The Czech Republic must distribute its growing wealth more widely, and even a cooler economy won’t stop higher social expenditure and investment, according to the country’s finance chief.
The richest former Soviet satellite is relaxing traditional spending controls that have underpinned one of Europe’s sturdiest budgets.
Just five years after austerity exacerbated a record-long recession, Alena Schillerova — the first female finance minister in the nation of 10.6 million people — is allocating more to everything from retirement benefits and public-sector wages to long-overdue infrastructure projects.
“Our top priority for next year is to improve the situation of senior citizens,” Schillerova, 54, said in an interview. “When else should we increase pensions than at a time of prosperity?
I think we’re doing well and society should share the benefits of economic growth with those in need.”
As Italy clashes with the European Union over its deficit, the Czechs are enjoying a windfall that may tip this year’s budget into surplus. Speaking in her office in Prague, Schillerova rejected criticism the government’s policies are aimed at boosting its popularity and brushed aside warnings of fiscal risks stemming from a downturn.
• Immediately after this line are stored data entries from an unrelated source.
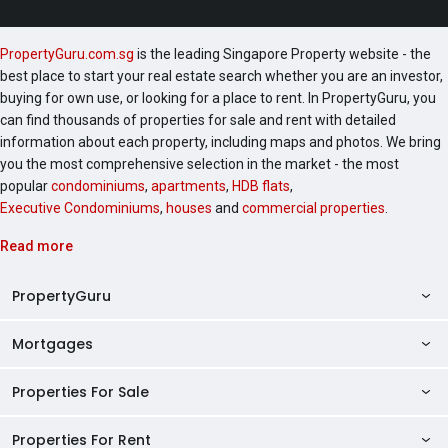
PropertyGuru.com.sg
is the leading Singapore Property website - the
best place to start your real estate search whether you are an investor,
buying for own use, or looking for a place to rent. In PropertyGuru, you
can find thousands of properties for sale and rent with detailed
information about each property, including maps and photos. We bring
you the most comprehensive selection in the market - the most
popular
condominiums
,
apartments
,
HDB flats
,
Executive Condominiums
,
houses
and
commercial properties
.
Read more
PropertyGuru
Mortgages
AskGuru
Property Guides
Properties For Sale
Private Property Home Loans
HDB Directory
HDB Home Loans
Properties For Rent
Singapore Properties For Sale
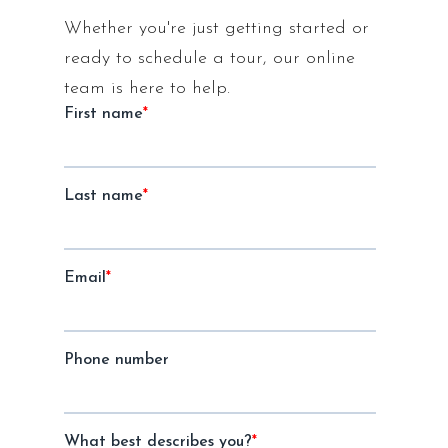
Whether you're just getting started or
ready to schedule a tour, our online
team is here to help.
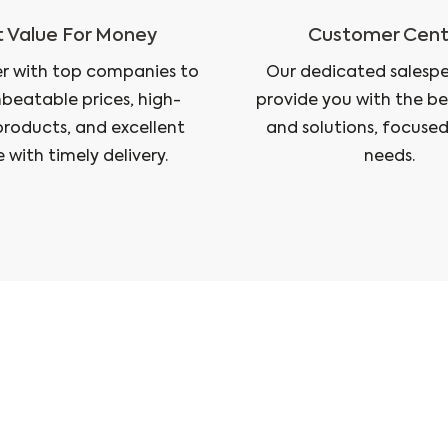
 Value For Money
Customer Cent
r with top companies to
Our dedicated salesper
nbeatable prices, high-
provide you with the be
products, and excellent
and solutions, focused
e with timely delivery.
needs.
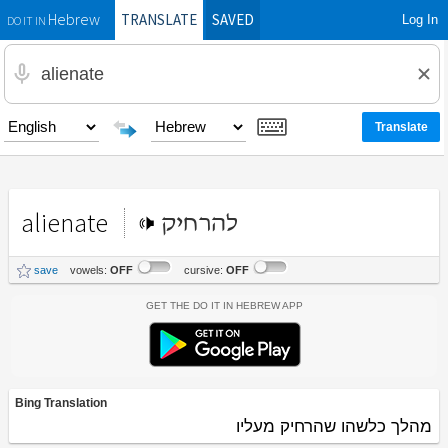
TRANSLATE
SAVED
Log In
Hebrew
DO IT IN
alienate
להרחיק
save
vowels:
OFF
cursive:
OFF
Get the Do It In Hebrew App
Bing Translation
מהלך כלשהו שהרחיק מעליו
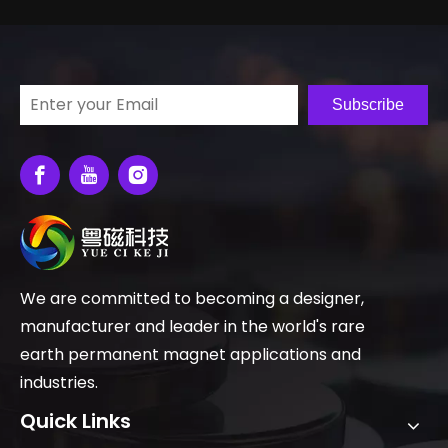
Subscribe
We are committed to becoming a designer,
manufacturer and leader in the world's rare
earth permanent magnet applications and
industries.
Quick Links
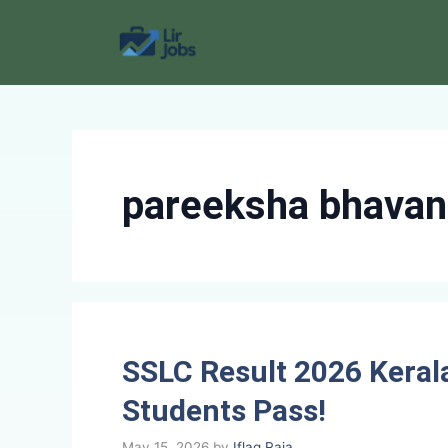
Skip
to
content
pareeksha bhavan 
SSLC Result 2026 Keral
Students Pass!
May 15, 2026
by
Iflaq Raja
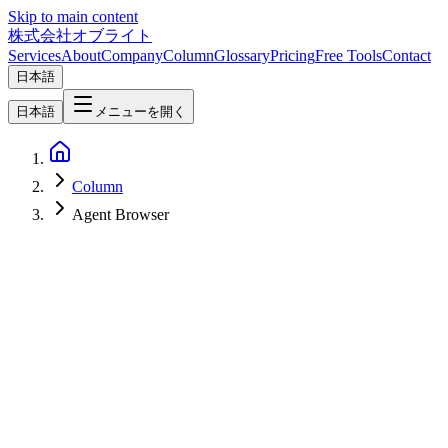
Skip to main content
株式会社オブライト
Services
About
Company
Column
Glossary
Pricing
Free Tools
Contact
日本語
日本語
メニューを開く
Column
Agent Browser
AI
2026-04-05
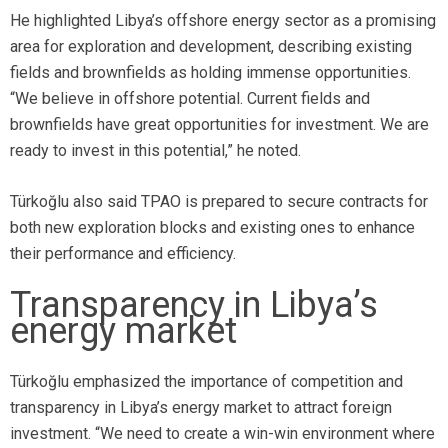
He highlighted Libya’s offshore energy sector as a promising
area for exploration and development, describing existing
fields and brownfields as holding immense opportunities.
“We believe in offshore potential. Current fields and
brownfields have great opportunities for investment. We are
ready to invest in this potential,” he noted.
Türkoğlu
also said TPAO is prepared to secure contracts for
both new exploration blocks and existing ones to enhance
their performance and efficiency.
Transparency in Libya’s
energy market
Türkoğlu emphasized the importance of competition and
transparency in Libya’s energy market to attract foreign
investment. “We need to create a win-win environment where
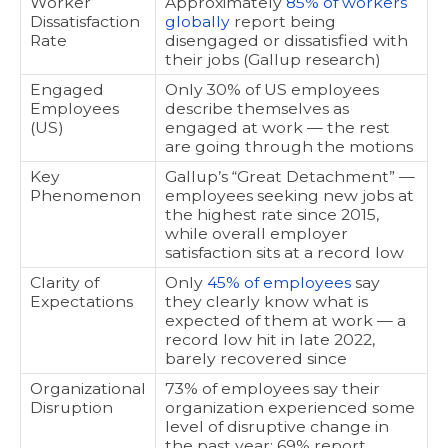
Worker
Approximately
85% of workers
Dissatisfaction
globally
report being
Rate
disengaged or dissatisfied with
their jobs (Gallup research)
Engaged
Only 30% of US employees
Employees
describe themselves as
(US)
engaged at work — the rest
are going through the motions
Key
Gallup’s “Great Detachment” —
Phenomenon
employees seeking new jobs at
the highest rate since 2015,
while overall employer
satisfaction sits at a record low
Clarity of
Only
45% of employees
say
Expectations
they clearly know what is
expected of them at work — a
record low hit in late 2022,
barely recovered since
Organizational
73% of employees say their
Disruption
organization experienced some
level of disruptive change in
the past year; 69% report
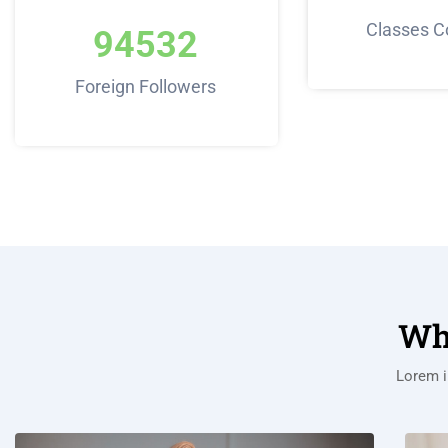
Classes C
94532
Foreign Followers
Wh
Lorem i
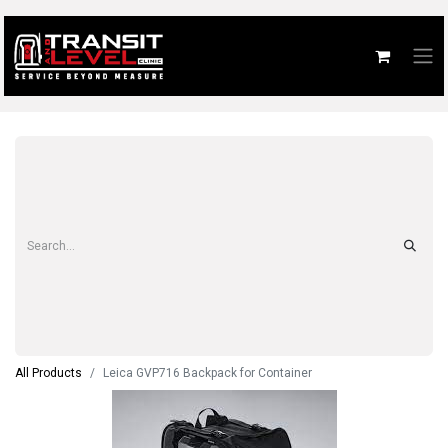
All Products
Leica GVP716 Backpack for Container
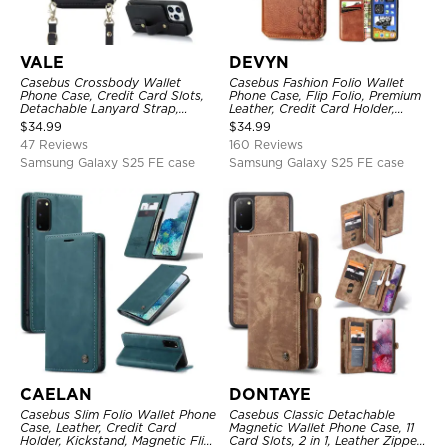
VALE
DEVYN
Casebus Crossbody Wallet
Casebus Fashion Folio Wallet
Phone Case, Credit Card Slots,
Phone Case, Flip Folio, Premium
Detachable Lanyard Strap,
Leather, Credit Card Holder,
Premium Leather, Kickstand &
Magnetic Closure, Kickstand
$
34.99
$
34.99
Shockproof Cover
Shockproof Case
47 Reviews
160 Reviews
Samsung Galaxy S25 FE case
Samsung Galaxy S25 FE case
CAELAN
DONTAYE
Casebus Slim Folio Wallet Phone
Casebus Classic Detachable
Case, Leather, Credit Card
Magnetic Wallet Phone Case, 11
Holder, Kickstand, Magnetic Flip
Card Slots, 2 in 1, Leather Zipper,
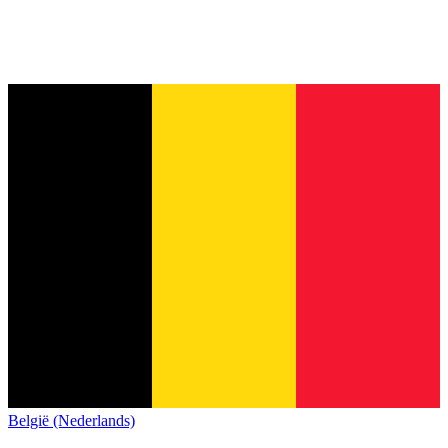
België (Nederlands)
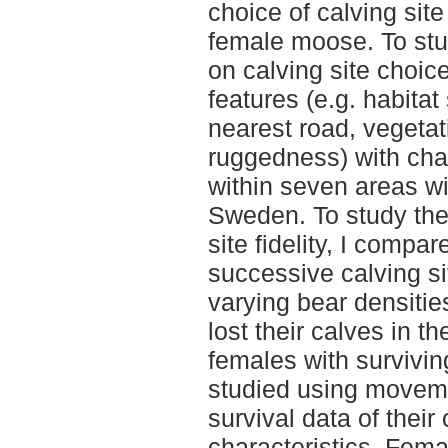
choice of calving site 
female moose. To stud
on calving site choic
features (e.g. habitat
nearest road, vegetat
ruggedness) with char
within seven areas wit
Sweden. To study the 
site fidelity, I comp
successive calving s
varying bear densiti
lost their calves in 
females with survivin
studied using movem
survival data of their
characteristics. Fem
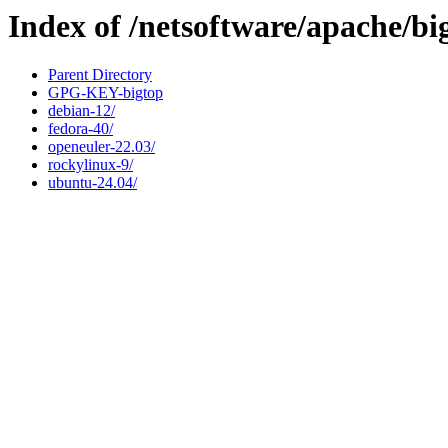
Index of /netsoftware/apache/bi
Parent Directory
GPG-KEY-bigtop
debian-12/
fedora-40/
openeuler-22.03/
rockylinux-9/
ubuntu-24.04/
With the EU’s lowest unemployment and the fastest real-wage growth in 15 years, state coffers are benefiting from lower spending on benefits and higher tax collection.
The Czech Republic boasts one of Europe’s lowest debt ratios, and strong fiscal performance contributed to Allianz SE ranking the ex-com- munist nation the EU’s most stable economy for 2017.
The central state budget, a narrower measure that excludes items including municipalities, will probably be balanced or in “a very slight surplus” this year, instead of the planned 50 billion-koruna ($2.2 billion) deficit, according to Schillerova. She says the 40 billion-koruna shortfalls her ministry forecasts for 2019-2021 may be smaller.